:: Data to examine ::

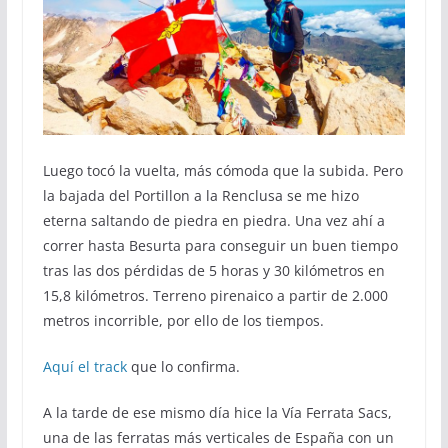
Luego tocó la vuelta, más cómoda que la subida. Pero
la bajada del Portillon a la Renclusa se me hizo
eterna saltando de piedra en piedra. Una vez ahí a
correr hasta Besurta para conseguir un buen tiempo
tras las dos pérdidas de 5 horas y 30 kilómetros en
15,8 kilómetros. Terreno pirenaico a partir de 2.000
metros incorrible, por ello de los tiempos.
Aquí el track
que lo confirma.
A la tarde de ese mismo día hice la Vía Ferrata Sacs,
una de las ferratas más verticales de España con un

:::
:: Data to examine ::

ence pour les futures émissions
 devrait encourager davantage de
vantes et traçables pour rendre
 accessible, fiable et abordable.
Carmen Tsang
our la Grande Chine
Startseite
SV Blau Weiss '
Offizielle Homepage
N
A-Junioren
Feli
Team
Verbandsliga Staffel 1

:::

(Task objective)
For each line of the listing that holds the word "kilómetros", show that line.

(Written solution)
tras las dos pérdidas de 5 horas y 30 kilómetros en
15,8 kilómetros. Terreno pirenaico a partir de 2.000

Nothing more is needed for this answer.